(Your instructions) Instruction for the entries that follow: retype exactly the lines from the line with "込んだ「桃源暗鬼」のネームが小冊子となって登場!" to the line with "風ヶ浦に助けられる。その後、ロクロと水鶏と共に逃げる", both included, and omit all others.

(Available data)
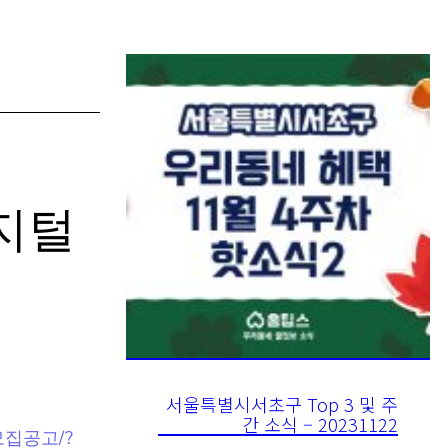
디지털
서울특별시서초구 Top 3 및 주
간 소식 – 20231122
 모집공고/?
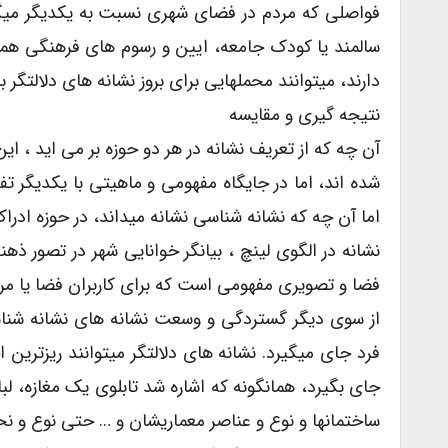
فواصلی که مردم در فضای شهری نسبت به یکدیگر میگ
سالمند یا کودک جامعه، ایین و رسوم های فرهنگی همگی ب
دارند، میتوانند محملهایی برای بروز نشانه های دلالتگر ب
نتیجه گیری و مقایسه
آن چه که از تعریف نشانه در هر دو حوزه بر می اید ، ای
شده اند، اما در جایگاه مفهومی و ماهیتی با یکدیگر ت
اما آن چه که نشانه شناسی نشانه میداند، در حوزه ادرا
نشانه در الگوی لینچ ، بیانگر خوانایی شهر در تصور ذه
فضا و تصویری مفهومی است که برای کاربران فضا یا مرد
از سوی دیگر گستردگی و وسعت نشانه های نشانه شناس
فرد جای میگیرد. نشانه های دلالتگر میتوانند ریزترین 
جای بگیرد، همانگونه که اشاره شد تابلوی یک مغازه، لب
ساختمانها و نوع و عناصر معماریشان و … حتی نوع و نحوه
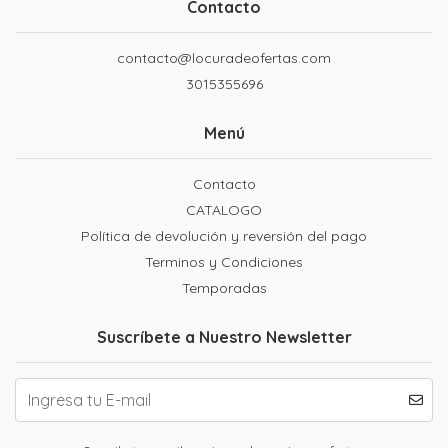
Contacto
contacto@locuradeofertas.com
3015355696
Menú
Contacto
CATALOGO
Política de devolución y reversión del pago
Terminos y Condiciones
Temporadas
Suscríbete a Nuestro Newsletter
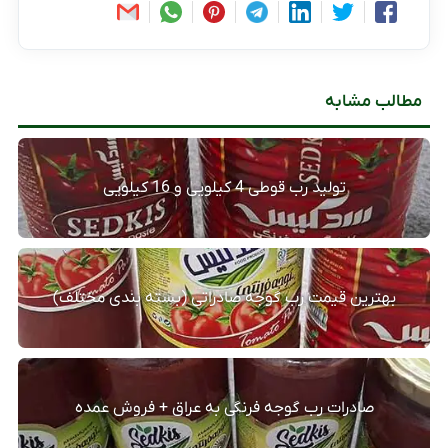
مطالب مشابه
تولید رب قوطی 4 کیلویی و 16 کیلویی
بهترین قیمت رب گوجه صادراتی (بسته بندی مختلف)
صادرات رب گوجه فرنگی به عراق + فروش عمده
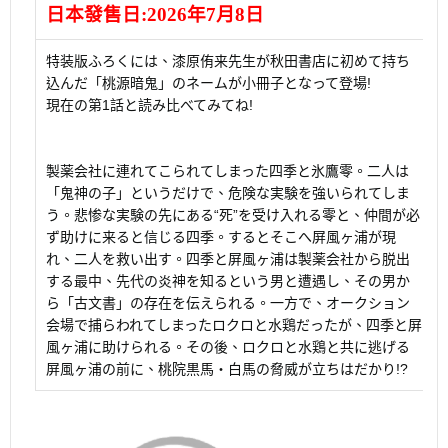
日本發售日:
2026年7月8日
特装版ふろくには、漆原侑来先生が秋田書店に初めて持ち
込んだ「桃源暗鬼」のネームが小冊子となって登場!
現在の第1話と読み比べてみてね!
製薬会社に連れてこられてしまった四季と氷鷹零。二人は
「鬼神の子」というだけで、危険な実験を強いられてしま
う。悲惨な実験の先にある“死”を受け入れる零と、仲間が必
ず助けに来ると信じる四季。するとそこへ屏風ヶ浦が現
れ、二人を救い出す。四季と屏風ヶ浦は製薬会社から脱出
する最中、先代の炎神を知るという男と遭遇し、その男か
ら「古文書」の存在を伝えられる。一方で、オークション
会場で捕らわれてしまったロクロと水鶏だったが、四季と屏
風ヶ浦に助けられる。その後、ロクロと水鶏と共に逃げる
屏風ヶ浦の前に、桃院黒馬・白馬の脅威が立ちはだかり!?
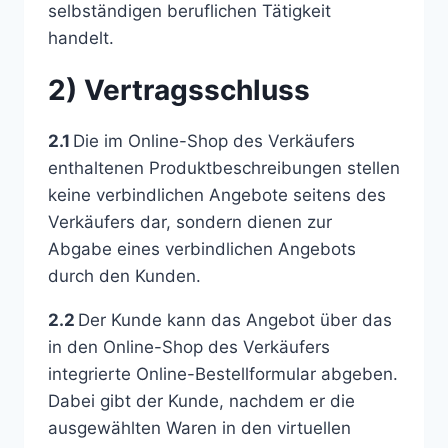
selbständigen beruflichen Tätigkeit
handelt.
2) Vertragsschluss
2.1
Die im Online-Shop des Verkäufers
enthaltenen Produktbeschreibungen stellen
keine verbindlichen Angebote seitens des
Verkäufers dar, sondern dienen zur
Abgabe eines verbindlichen Angebots
durch den Kunden.
2.2
Der Kunde kann das Angebot über das
in den Online-Shop des Verkäufers
integrierte Online-Bestellformular abgeben.
Dabei gibt der Kunde, nachdem er die
ausgewählten Waren in den virtuellen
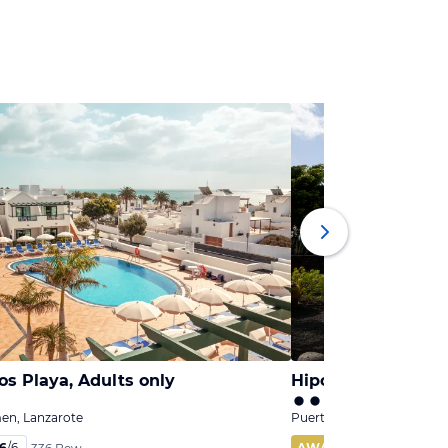
los Playa, Adults only
Hipotels La Geria
en, Lanzarote
Puerto del Carmen, Lanza
,6
/
6
AWARD
92
%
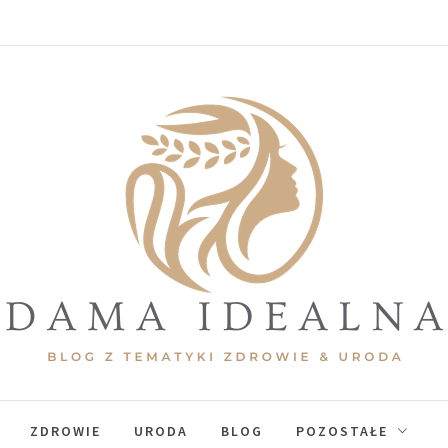
ama Idealna
ZDROWIE
URODA
BLOG
POZOSTAŁE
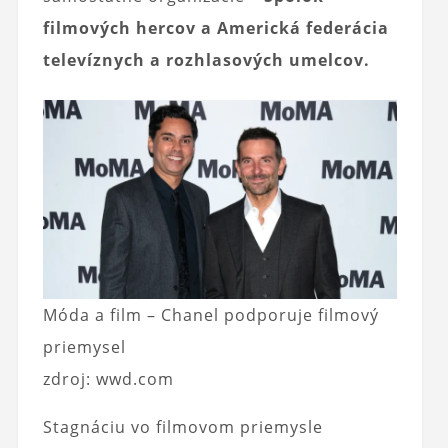
filmových hercov a Americká federácia
televíznych a rozhlasových umelcov.
Móda a film – Chanel podporuje filmový
priemysel
zdroj: wwd.com
Stagnáciu vo filmovom priemysle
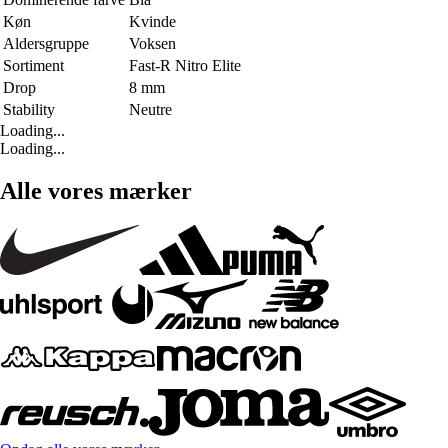
Køn
Kvinde
Aldersgruppe
Voksen
Sortiment
Fast-R Nitro Elite
Drop
8 mm
Stability
Neutre
Loading...
Loading...
Alle vores mærker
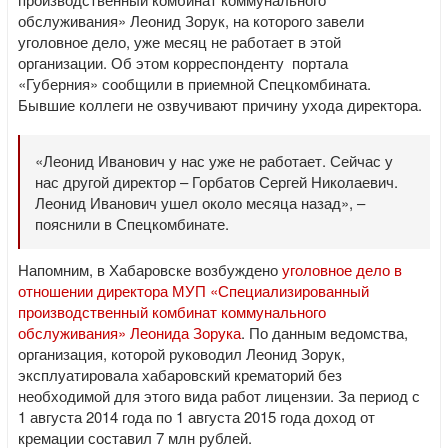
обслуживания» Леонид Зорук, на которого завели
уголовное дело, уже месяц не работает в этой
организации. Об этом корреспонденту портала
«Губерния» сообщили в приемной Спецкомбината.
Бывшие коллеги не озвучивают причину ухода директора.
«Леонид Иванович у нас уже не работает. Сейчас у
нас другой директор – Горбатов Сергей Николаевич.
Леонид Иванович ушел около месяца назад», –
пояснили в Спецкомбинате.
Напомним, в Хабаровске возбуждено
уголовное дело в
отношении директора МУП «Специализированный
производственный комбинат коммунального
обслуживания» Леонида Зорука
. По данным ведомства,
организация, которой руководил Леонид Зорук,
эксплуатировала хабаровский крематорий без
необходимой для этого вида работ лицензии. За период с
1 августа 2014 года по 1 августа 2015 года доход от
кремации составил 7 млн рублей.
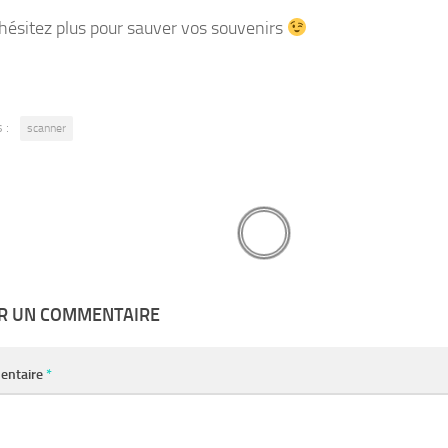
’hésitez plus pour sauver vos souvenirs
 :
scanner
ER UN COMMENTAIRE
entaire
*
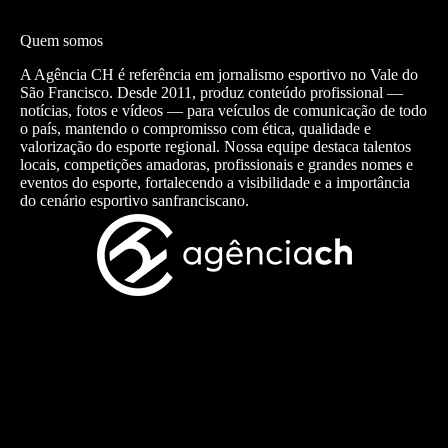
Quem somos
A Agência CH é referência em jornalismo esportivo no Vale do
São Francisco. Desde 2011, produz conteúdo profissional —
notícias, fotos e vídeos — para veículos de comunicação de todo
o país, mantendo o compromisso com ética, qualidade e
valorização do esporte regional. Nossa equipe destaca talentos
locais, competições amadoras, profissionais e grandes nomes e
eventos do esporte, fortalecendo a visibilidade e a importância
do cenário esportivo sanfranciscano.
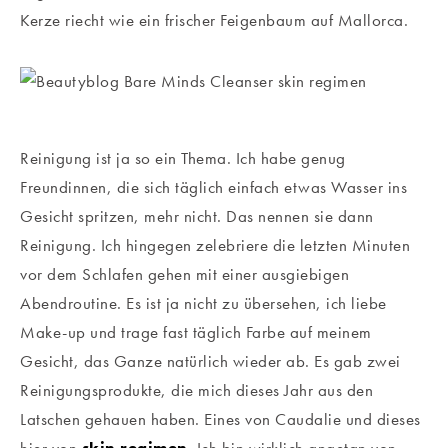
Kerze riecht wie ein frischer Feigenbaum auf Mallorca.
Reinigung ist ja so ein Thema. Ich habe genug
Freundinnen, die sich täglich einfach etwas Wasser ins
Gesicht spritzen, mehr nicht. Das nennen sie dann
Reinigung. Ich hingegen zelebriere die letzten Minuten
vor dem Schlafen gehen mit einer ausgiebigen
Abendroutine. Es ist ja nicht zu übersehen, ich liebe
Make-up und trage fast täglich Farbe auf meinem
Gesicht, das Ganze natürlich wieder ab. Es gab zwei
Reinigungsprodukte, die mich dieses Jahr aus den
Latschen gehauen haben. Eines von Caudalie und dieses
hier von
skin regimen
. Ich bin wirklich angetan von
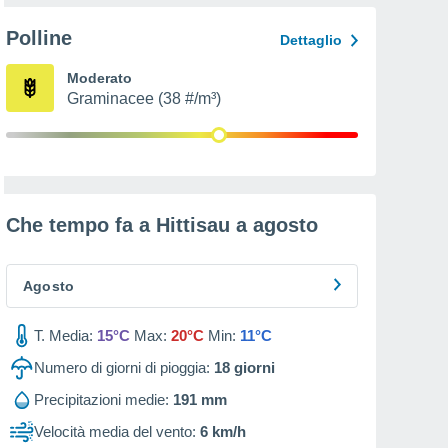
Polline
Dettaglio
Moderato
Graminacee (38 #/m³)
Che tempo fa a Hittisau a
agosto
Agosto
T. Media:
15°C
Max:
20°C
Min:
11°C
Numero di giorni di pioggia:
18
giorni
Precipitazioni medie:
191 mm
Velocità media del vento:
6 km/h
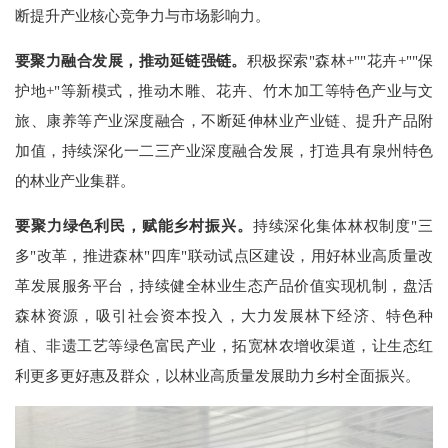
断提升产业核心竞争力与市场影响力。
要聚力融合发展，推动延链强链。
积极探索"森林+""花卉+""保
护地+"等新模式，推动木雕、花卉、竹木加工等特色产业与文
旅、康养等产业深度融合，不断延伸林业产业链、提升产品附
加值，持续深化一二三产业深度融合发展，打造具有泉州特色
的林业产业集群。
要聚力绿色利民，赋能乡村振兴。
持续深化集体林权制度"三
多"改革，推进森林"四库"联动试点区建设，用好林业高质量改
革发展服务平台，持续健全林业生态产品价值实现机制，盘活
森林资源，吸引社会资本投入，大力发展林下经济、特色种
植、非遗工艺等绿色富民产业，拓宽林农增收渠道，让生态红
利更多更好惠及群众，以林业高质量发展助力乡村全面振兴。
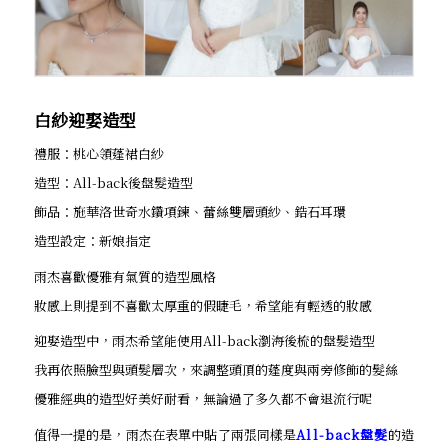
白紗迎娶造型
禮服：桃心領蓬裙白紗
造型：All-back後盤髮造型
飾品：施華洛世奇水鑽項鍊、蕾絲雙層頭紗、鋯石耳環
造型設定：新娘指定
雨杰喜歡優雅有氣質的造型風格
妝感上則提到不喜歡太厚重的假睫毛，希望能有輕透的妝感
迎娶造型中，雨杰希望能使用All-back瀏海後梳的盤髮造型
我再依照臉型與頭髮層次，來調整頭頂的蓬度與兩旁修飾的髮絲
優雅經典的造型好美好耐看，無論過了多久都不會退流行呢
值得一提的是，雨杰在表單中貼了兩張同樣是
All-back盤髮
的造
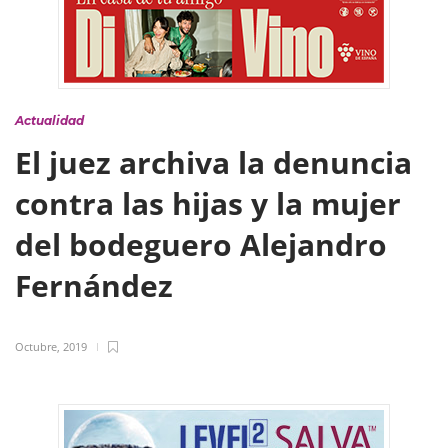
Actualidad
El juez archiva la denuncia
contra las hijas y la mujer
del bodeguero Alejandro
Fernández
Octubre, 2019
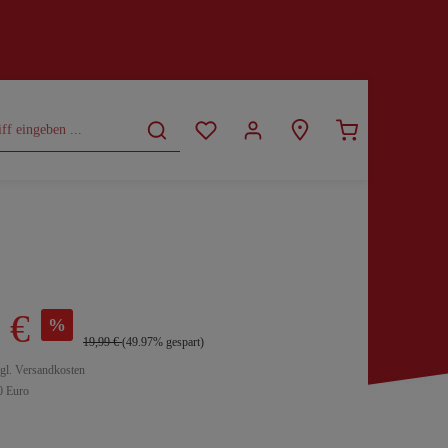
CURVY
SALE
 €
%
19,99 €
(49.97% gespart)
zgl. Versandkosten
0 Euro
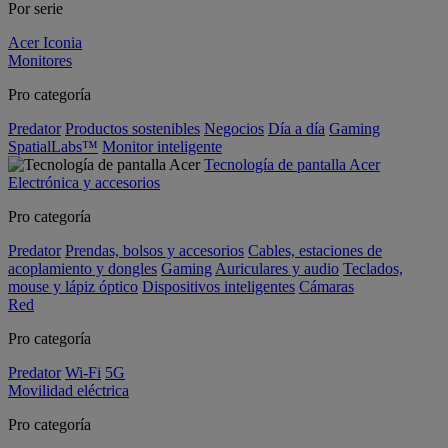
Por serie
Acer Iconia
Monitores
Pro categoría
Predator
Productos sostenibles
Negocios
Día a día
Gaming
SpatialLabs™
Monitor inteligente
Tecnología de pantalla Acer
Electrónica y accesorios
Pro categoría
Predator
Prendas, bolsos y accesorios
Cables, estaciones de
acoplamiento y dongles
Gaming
Auriculares y audio
Teclados,
mouse y lápiz óptico
Dispositivos inteligentes
Cámaras
Red
Pro categoría
Predator
Wi-Fi
5G
Movilidad eléctrica
Pro categoría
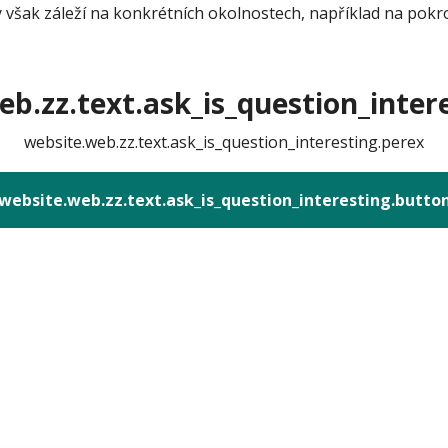
y však záleží na konkrétních okolnostech, například na pokr
b.zz.text.ask_is_question_intere
website.web.zz.text.ask_is_question_interesting.perex
website.web.zz.text.ask_is_question_interesting.butto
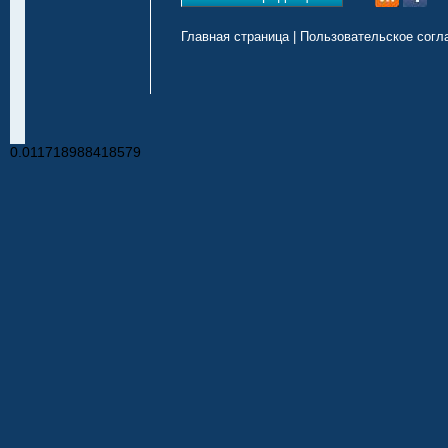
Главная страница
|
Пользовательское согл
0.011718988418579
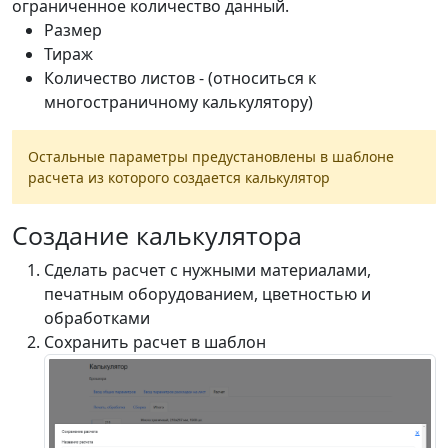
ограниченное количество данный.
Размер
Тираж
Количество листов - (относиться к
многостраничному калькулятору)
Остальные параметры предустановлены в шаблоне
расчета из которого создается калькулятор
Создание калькулятора
Сделать расчет с нужными материалами,
печатным оборудованием, цветностью и
обработками
Сохранить расчет в шаблон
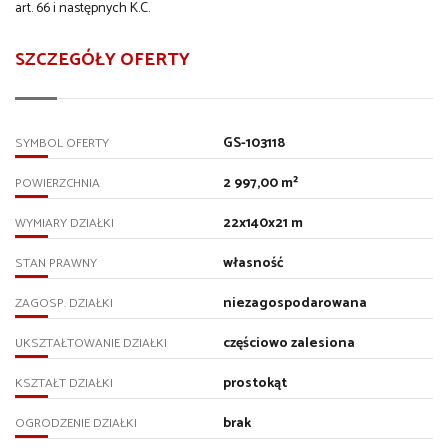
art. 66 i następnych K.C.
SZCZEGÓŁY OFERTY
GS-103118
SYMBOL OFERTY
2 997,00 m²
POWIERZCHNIA
22x140x21 m
WYMIARY DZIAŁKI
własność
STAN PRAWNY
niezagospodarowana
ZAGOSP. DZIAŁKI
częściowo zalesiona
UKSZTAŁTOWANIE DZIAŁKI
prostokąt
KSZTAŁT DZIAŁKI
brak
OGRODZENIE DZIAŁKI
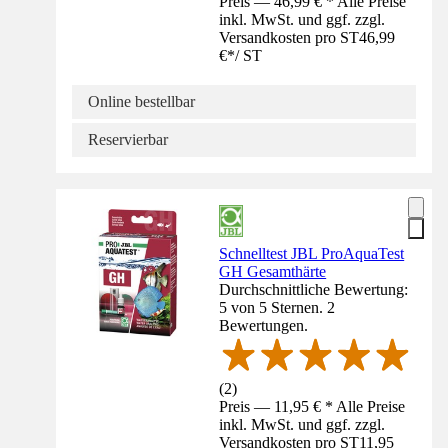
Preis — 46,99 € * Alle Preise
inkl. MwSt. und ggf. zzgl.
Versandkosten pro ST
46,99
€
*
/
ST
Online bestellbar
Reservierbar
Schnelltest JBL ProAquaTest
GH Gesamthärte
Durchschnittliche Bewertung:
5 von 5 Sternen. 2
Bewertungen.
(
2
)
Preis — 11,95 € * Alle Preise
inkl. MwSt. und ggf. zzgl.
Versandkosten pro ST
11,95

(Task solution)
込んだ「桃源暗鬼」のネームが小冊子となって登場!
現在の第1話と読み比べてみてね!
製薬会社に連れてこられてしまった四季と氷鷹零。二人は
「鬼神の子」というだけで、危険な実験を強いられてしま
う。悲惨な実験の先にある“死”を受け入れる零と、仲間が必
ず助けに来ると信じる四季。するとそこへ屏風ヶ浦が現
れ、二人を救い出す。四季と屏風ヶ浦は製薬会社から脱出
する最中、先代の炎神を知るという男と遭遇し、その男か
ら「古文書」の存在を伝えられる。一方で、オークション
会場で捕らわれてしまったロクロと水鶏だったが、四季と屏
風ヶ浦に助けられる。その後、ロクロと水鶏と共に逃げる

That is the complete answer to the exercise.